Relation between Data Mining and Machine Learning


This article belongs to forwarding, on the basis of this article, I will add some of my own ideas in the future.

I recently looked at schools abroad, separating machine learning from data mining. Data mining mainly deals with databases, learning what data warehouses, and using Oracle software. Machine learning seems to be closer to statistics.

Statistics department and computer department do very different work in data mining. My feeling is that statistics department integrates a subset of statistical methods into data mining (you can see that most of the data mining books only talk about dozens of methods), and computer department does database mining (software, database algorithm).

As for machine learning, I quote professor Ripley’s joke:

To paraphrase provocatively, ‘machine learning is statistics minus any
checking of models and assumptions’. — Brian D. Ripley (about the
difference between machine learning and statistics)
useR! 2004, Vienna (May 2004)

Generally speaking, the classical statistical boost formula proves the properties of various models. Machine learning, regardless of these, aims to predict better algorithms. These models (machines) have a characteristic that they can learn by themselves and improve prediction performance.

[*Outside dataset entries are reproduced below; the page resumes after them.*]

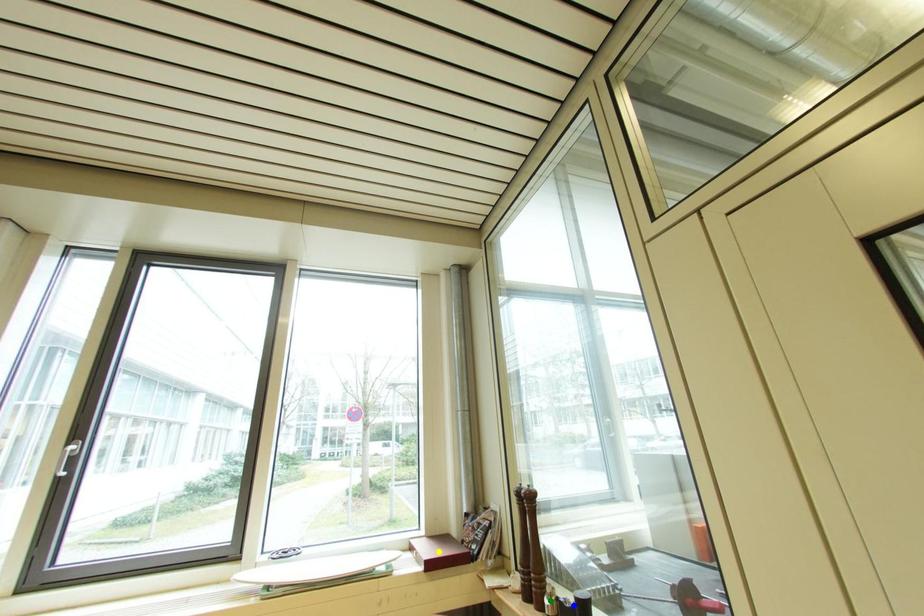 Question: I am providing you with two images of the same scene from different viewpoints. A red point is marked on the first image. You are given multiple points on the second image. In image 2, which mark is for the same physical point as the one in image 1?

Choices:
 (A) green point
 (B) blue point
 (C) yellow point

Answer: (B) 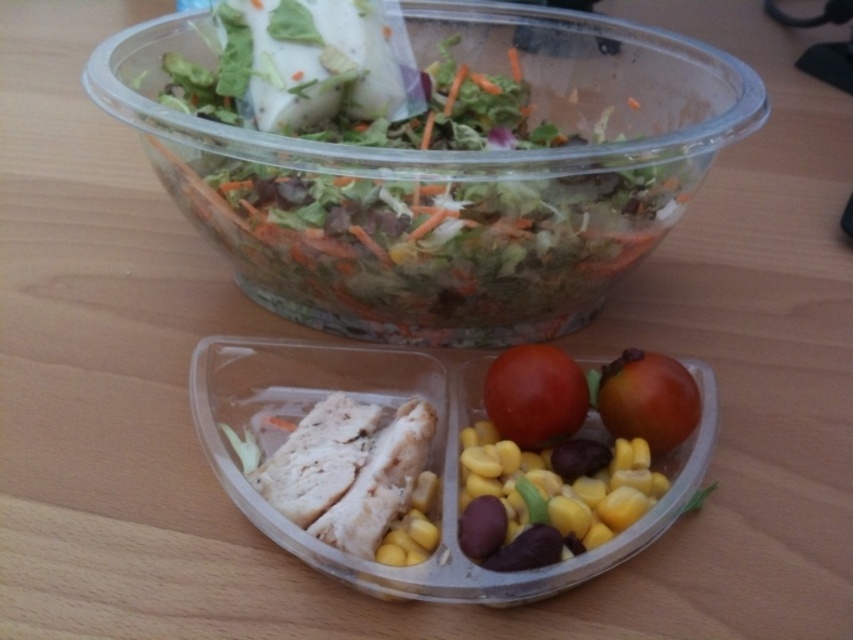 Question: Which point is closer to the camera?

Choices:
 (A) translucent plastic bowl at upper center
 (B) red matte tomato at center
 (C) glossy red tomato at center

Answer: (B)

Question: Can you confirm if red matte tomato at center is positioned to the right of glossy red tomato at center?

Choices:
 (A) no
 (B) yes

Answer: (A)

Question: In this image, where is translucent plastic bowl at upper center located relative to glossy red tomato at center?

Choices:
 (A) right
 (B) left

Answer: (B)

Question: Does translucent plastic bowl at upper center have a larger size compared to glossy red tomato at center?

Choices:
 (A) no
 (B) yes

Answer: (B)

Question: Which object is positioned farthest from the glossy red tomato at center?

Choices:
 (A) red matte tomato at center
 (B) translucent plastic bowl at upper center

Answer: (B)

Question: Which point is closer to the camera?

Choices:
 (A) red matte tomato at center
 (B) glossy red tomato at center

Answer: (A)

Literally, they should be interpreted in this way, but in fact not all machine learning algorithms have the characteristics of “learning”. 。 So I think you are just putting on a jacket and packing statistics.

After reading an article, I think that machine learning refers to those specific algorithms, while data mining also includes the establishment and maintenance of databases, data cleaning, data visualization and the use of results, which should be integrated into database, human-computer interaction, statistical analysis and machine learning technology.

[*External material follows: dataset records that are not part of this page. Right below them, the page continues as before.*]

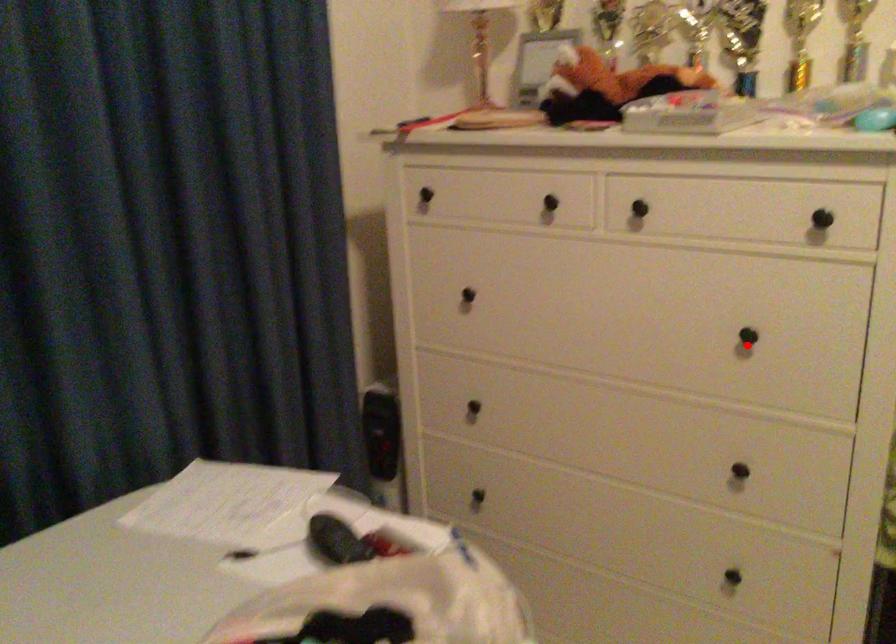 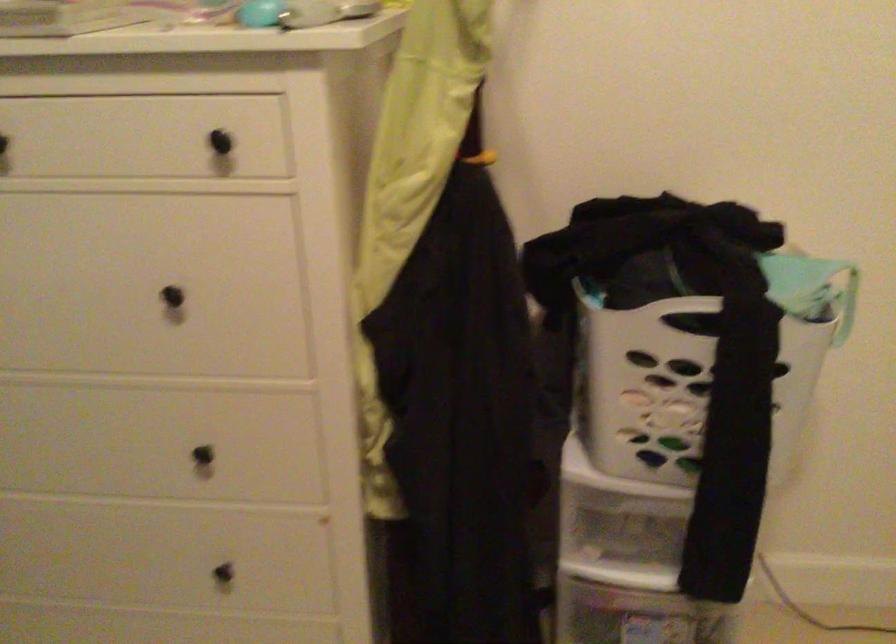 Question: I am providing you with two images of the same scene from different viewpoints. Image1 has a red point marked. In image2, the corresponding 3D location appears at what relative position? Reply with the corresponding letter.

Choices:
 (A) Closer
 (B) Farther

Answer: (A) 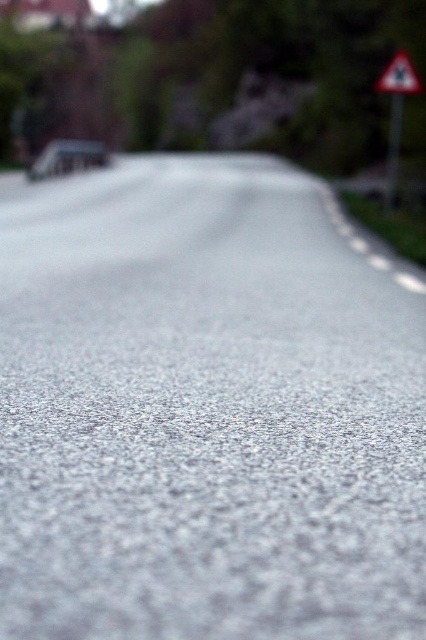 Is white triangular sign at upper right shorter than white reflective triangle at upper right?

No, white triangular sign at upper right is not shorter than white reflective triangle at upper right.

Is point (388, 150) in front of point (414, 72)?

No, (388, 150) is further to viewer.

Between point (400, 67) and point (405, 83), which one is positioned behind?

The point (405, 83) is more distant.

The image size is (426, 640). What are the coordinates of `white triangular sign at upper right` in the screenshot? It's located at (396, 112). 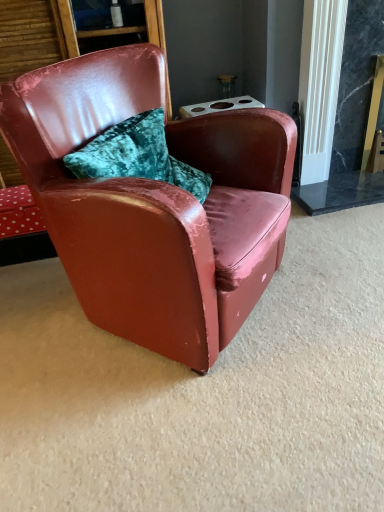 Where is `glossy leather chair at center`? This screenshot has width=384, height=512. glossy leather chair at center is located at coordinates (154, 204).

Describe the element at coordinates (154, 204) in the screenshot. I see `glossy leather chair at center` at that location.

Where is `glossy leather chair at center`? The image size is (384, 512). glossy leather chair at center is located at coordinates (154, 204). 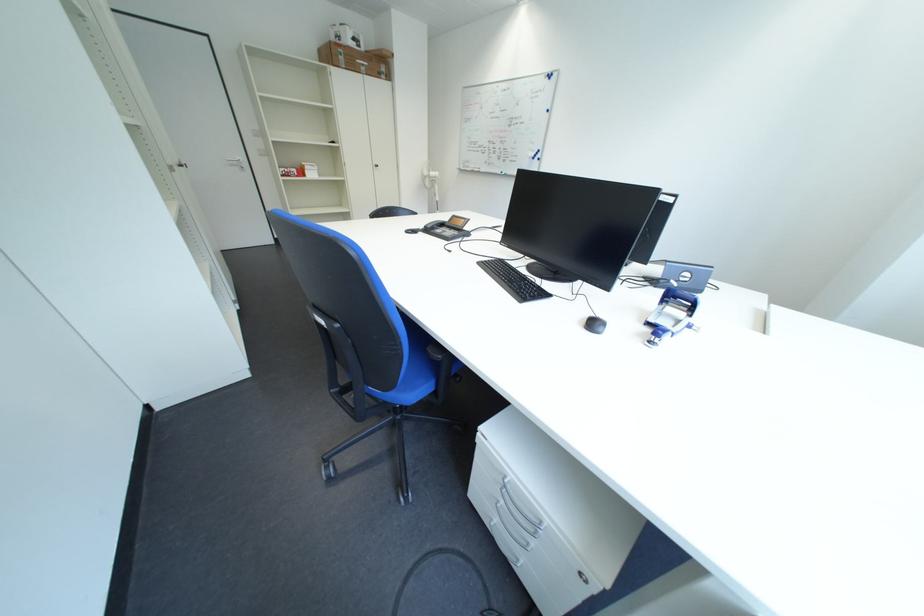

The relationship between machine learning and data mining and statistics is similar on the surface, but there are also very big differences.

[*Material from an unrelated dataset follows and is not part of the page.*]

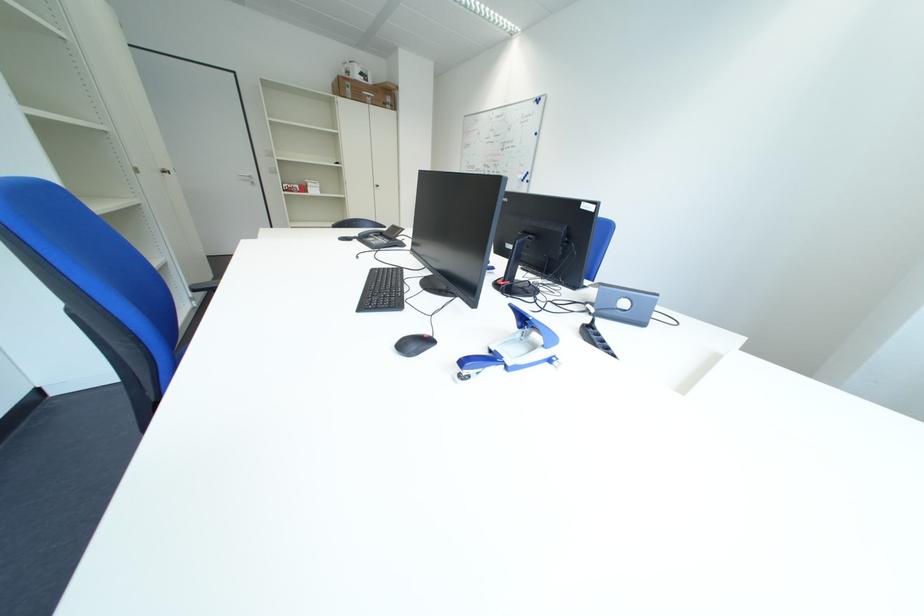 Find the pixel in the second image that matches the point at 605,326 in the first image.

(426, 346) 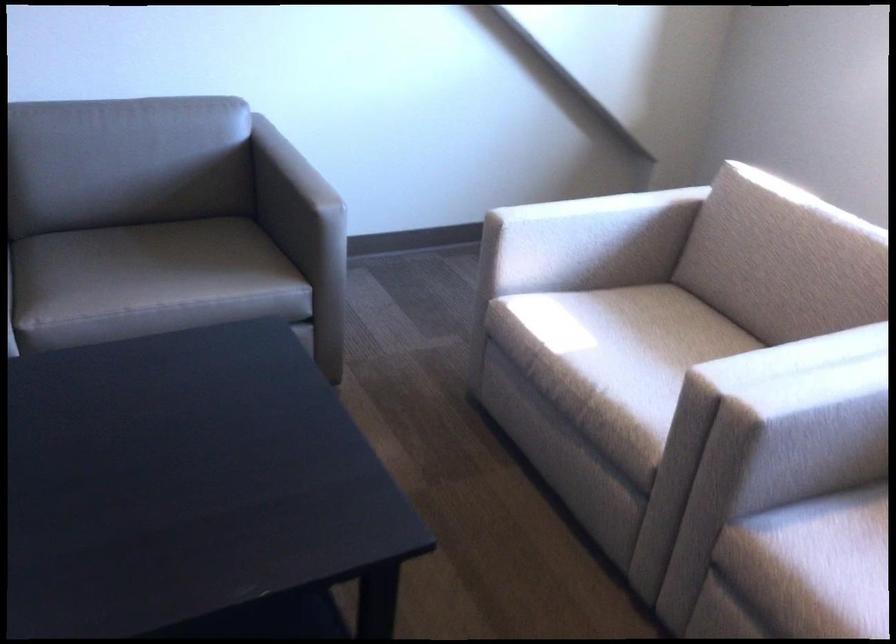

The similarity is that they are all tools for data analysis. There are ways to analyze the same data in three fields, and the basic principles are very simple.

The difference is that:

Statistical requirements for models are more stringent. As Xie cited, we must consider the various properties of models, such as large samples, small samples, unbiased, how large variance, whether C-R bound is achieved, whether consistent, and finally, model checking is best. Machine learning seldom cares about how the models work with large samples, nor does it care about the traditional properties of estimator. It may be because their models are too complex to be mathematically proven. This also reflects the use of normal distribution in statistics so much that it is easy to study with the nature of many models. It may also be because they are usually used in large amounts of data – but machine learning is concerned about something else. – error, including empirical error and structural error. For a simple example, we see that the two network models of neural network and support vector machine are very popular, easy to understand and useful, but many people do not know where they come from, and why they can be widely used for a wide range of data. Why is the accuracy very high? The reason behind this is very simple. They optimize these two kinds of errors separately. Machine learning focuses on studying these two kinds of errors. Through the research of these two kinds of errors, it turns out to be a subject with strong mathematical flavor, which uses a lot of analysis, which is also the essential difference between machine learning and data mining. Data mining only needs to design a fishnet (algorithm), and it can reach the pattern it needs in a large amount of data nets, which is quite similar in many cases. It takes luck. So many people say it’s a fisherman’s job.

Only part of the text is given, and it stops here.